Exercise prompt:
Every record that follows must be duplicated exactly, with images left out.

START Task data

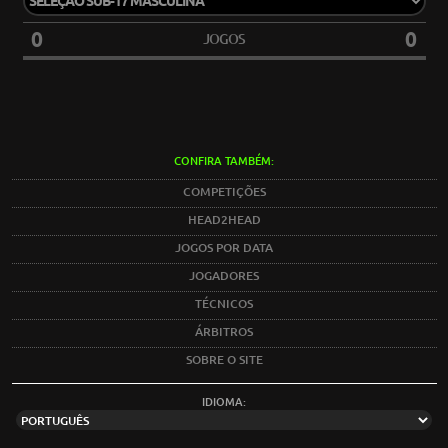
0
0
JOGOS
CONFIRA TAMBÉM:
COMPETIÇÕES
HEAD2HEAD
JOGOS POR DATA
JOGADORES
TÉCNICOS
ÁRBITROS
SOBRE O SITE
IDIOMA:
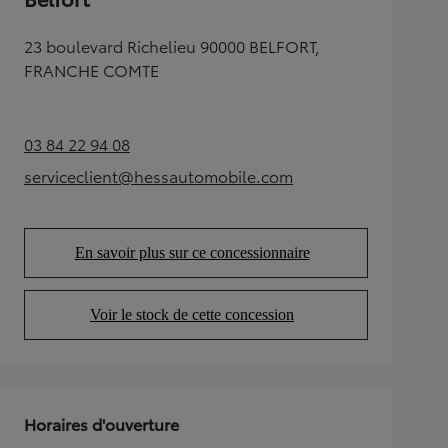
23 boulevard Richelieu 90000 BELFORT,
FRANCHE COMTE
03 84 22 94 08
(Opens in new tab)
serviceclient@hessautomobile.com
(Opens in new tab)
En savoir plus sur ce concessionnaire
(Opens in new tab)
Voir le stock de cette concession
(Opens in new tab)
Horaires d'ouverture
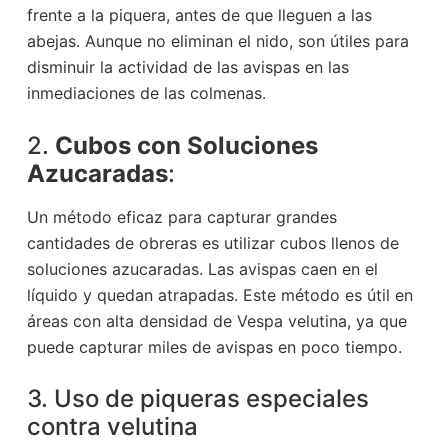
frente a la piquera, antes de que lleguen a las
abejas. Aunque no eliminan el nido, son útiles para
disminuir la actividad de las avispas en las
inmediaciones de las colmenas.
2.
Cubos con Soluciones
Azucaradas
:
Un método eficaz para capturar grandes
cantidades de obreras es utilizar cubos llenos de
soluciones azucaradas. Las avispas caen en el
líquido y quedan atrapadas. Este método es útil en
áreas con alta densidad de Vespa velutina, ya que
puede capturar miles de avispas en poco tiempo.
3. Uso de piqueras especiales
contra velutina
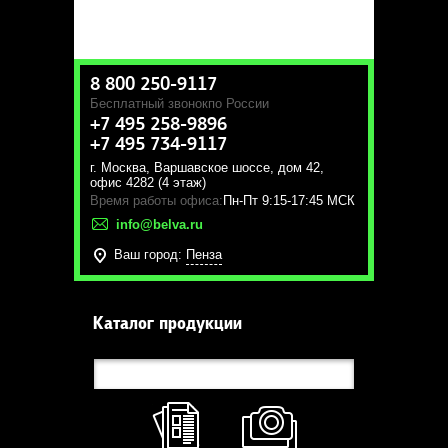
8 800 250-9117
Бесплатный звонок
по России
+7 495 258-9896
+7 495 734-9117
г. Москва
,
Варшавское шоссе, дом 42,
офис 4282 (4 этаж)
Время работы офиса:
Пн-Пт 9:15-17:45 МСК
info@belva.ru
Ваш город:
Пенза
Каталог продукции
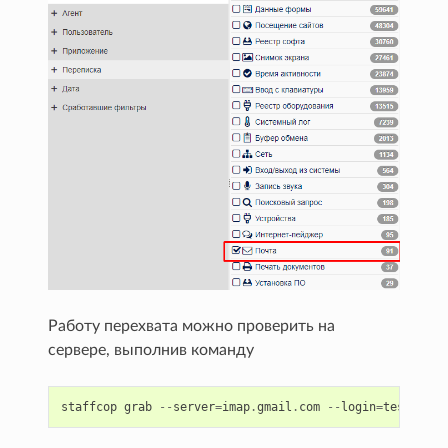
Работу перехвата можно проверить на
сервере, выполнив команду
staffcop
grab
--
server
=
imap
.
gmail
.
com
--
login
=
test
@gmai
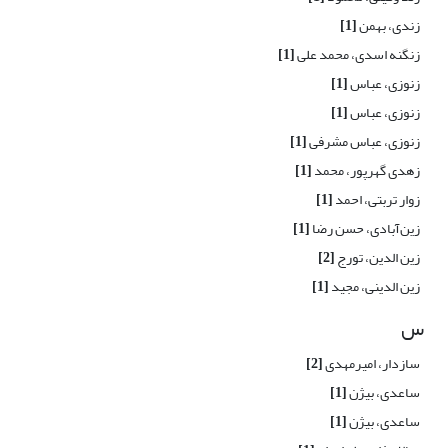
زندی، بهمن
[1]
زنگنه اسدی، محمد علی
[1]
زنوزی، عباس
[1]
زنوزی، عباس
[1]
زنوزی، عباس مشرفی
[1]
زهدی گهرپور، محمد
[1]
زوار تربتی، احمد
[1]
زین‌آبادی، حسن رضا
[1]
زین الدین، تورج
[2]
زین الدینی، مجید
[1]
س
سازدار، امیرمهدی
[2]
ساعدی، بیژن
[1]
ساعدی، بیژن
[1]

END Task data

Answer to this exercise:
0
0
JOGOS
CONFIRA TAMBÉM:
COMPETIÇÕES
HEAD2HEAD
JOGOS POR DATA
JOGADORES
TÉCNICOS
ÁRBITROS
SOBRE O SITE
IDIOMA:
23 boulevard Richelieu 90000 BELFORT,
FRANCHE COMTE
03 84 22 94 08
(Opens in new tab)
serviceclient@hessautomobile.com
(Opens in new tab)
En savoir plus sur ce concessionnaire
(Opens in new tab)
Voir le stock de cette concession
(Opens in new tab)
Horaires d'ouverture
frente a la piquera, antes de que lleguen a las
abejas. Aunque no eliminan el nido, son útiles para
disminuir la actividad de las avispas en las
inmediaciones de las colmenas.
2.
Cubos con Soluciones
Azucaradas
:
Un método eficaz para capturar grandes
cantidades de obreras es utilizar cubos llenos de
soluciones azucaradas. Las avispas caen en el
líquido y quedan atrapadas. Este método es útil en
áreas con alta densidad de Vespa velutina, ya que
puede capturar miles de avispas en poco tiempo.
3. Uso de piqueras especiales
contra velutina
8 800 250-9117
Бесплатный звонок
по России
+7 495 258-9896
+7 495 734-9117
г. Москва
,
Варшавское шоссе, дом 42,
офис 4282 (4 этаж)
Время работы офиса:
Пн-Пт 9:15-17:45 МСК
info@belva.ru
Ваш город:
Пенза
Каталог продукции
Работу перехвата можно проверить на
сервере, выполнив команду
staffcop
grab
--
server
=
imap
.
gmail
.
com
--
login
=
test
@gmai
زندی، بهمن
[1]
زنگنه اسدی، محمد علی
[1]
زنوزی، عباس
[1]
زنوزی، عباس
[1]
زنوزی، عباس مشرفی
[1]
زهدی گهرپور، محمد
[1]
زوار تربتی، احمد
[1]
زین‌آبادی، حسن رضا
[1]
زین الدین، تورج
[2]
زین الدینی، مجید
[1]
س
سازدار، امیرمهدی
[2]
ساعدی، بیژن
[1]
ساعدی، بیژن
[1]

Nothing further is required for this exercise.